SOURCE DATA ▸

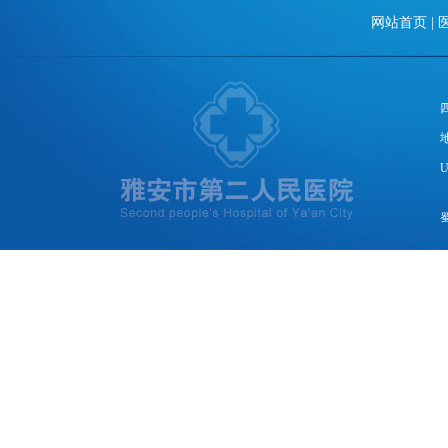
网站首页
|
U
蜀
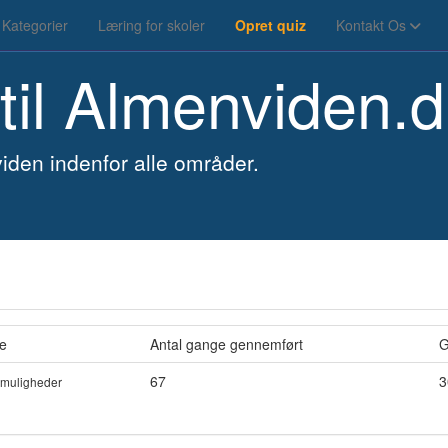
Kategorier
Læring for skoler
Opret quiz
Kontakt Os
il Almenviden.d
iden indenfor alle områder.
e
Antal gange gennemført
G
67
3
gmuligheder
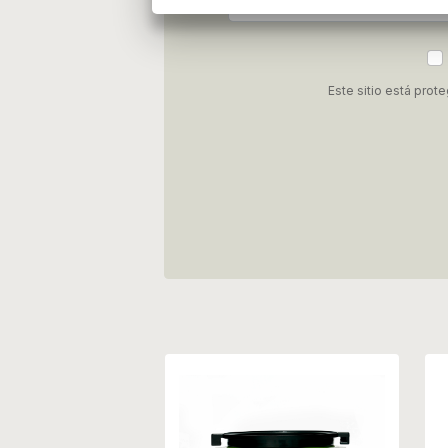
Este sitio está pro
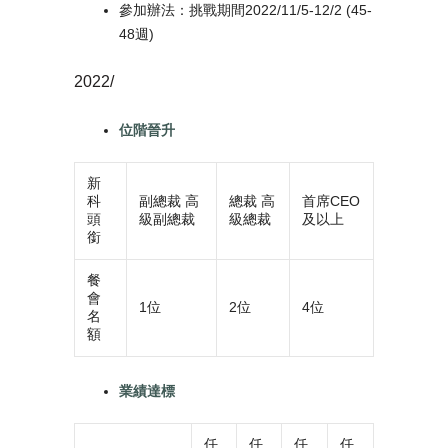
參加辦法：挑戰期間2022/11/5-12/2 (45-
48週)
2022/
位階晉升
新
科
副總裁 高
總裁 高
首席CEO
頭
級副總裁
級總裁
及以上
銜
餐
會
1位
2位
4位
名
額
業績達標
任
任
任
任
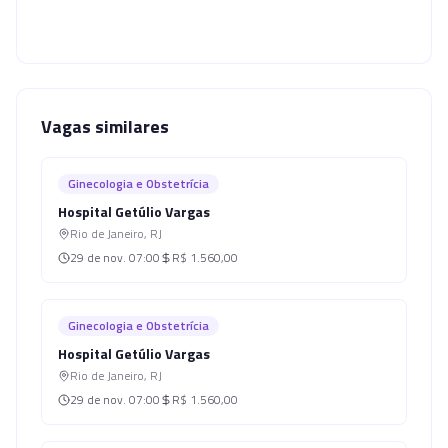
Vagas similares
Ginecologia e Obstetrícia
Hospital Getúlio Vargas
Rio de Janeiro
,
RJ
29 de nov.
07:00
R$ 1.560,00
Ginecologia e Obstetrícia
Hospital Getúlio Vargas
Rio de Janeiro
,
RJ
29 de nov.
07:00
R$ 1.560,00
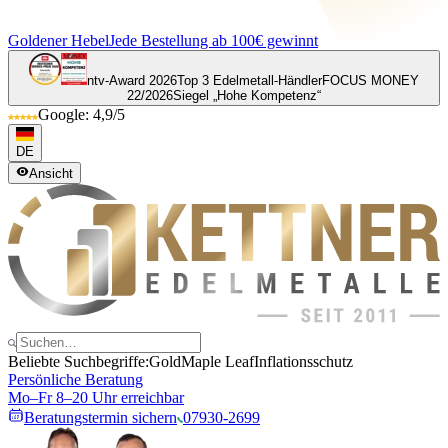
Goldener Hebel
Jede Bestellung ab 100€ gewinnt
ntv-Award 2026
Top 3 Edelmetall-Händler
FOCUS MONEY
22/2026
Siegel „Hohe Kompetenz“
Google: 4,9/5
DE
Ansicht
Beliebte Suchbegriffe:
Gold
Maple Leaf
Inflationsschutz
Persönliche Beratung
Mo–Fr 8–20 Uhr erreichbar
Beratungstermin sichern
07930-2699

ASSIGNMENT ▸
Nothing but an exact transcription of the material, without pictures, should be returned.

COMPLETED TASK ▸
网站首页
|
U
蜀
Kategorier
Læring for skoler
Opret quiz
Kontakt Os
il Almenviden.d
iden indenfor alle områder.
e
Antal gange gennemført
G
67
3
gmuligheder
Este sitio está pro
參加辦法：挑戰期間2022/11/5-12/2 (45-
48週)
2022/
位階晉升
新
科
副總裁 高
總裁 高
首席CEO
頭
級副總裁
級總裁
及以上
銜
餐
會
1位
2位
4位
名
額
業績達標
任
任
任
任
Vagas similares
Ginecologia e Obstetrícia
Hospital Getúlio Vargas
Rio de Janeiro
,
RJ
29 de nov.
07:00
R$ 1.560,00
Ginecologia e Obstetrícia
Hospital Getúlio Vargas
Rio de Janeiro
,
RJ
29 de nov.
07:00
R$ 1.560,00
Goldener Hebel
Jede Bestellung ab 100€ gewinnt
ntv-Award 2026
Top 3 Edelmetall-Händler
FOCUS MONEY
22/2026
Siegel „Hohe Kompetenz“
Google: 4,9/5
DE
Ansicht
Beliebte Suchbegriffe:
Gold
Maple Leaf
Inflationsschutz
Persönliche Beratung
Mo–Fr 8–20 Uhr erreichbar
Beratungstermin sichern
07930-2699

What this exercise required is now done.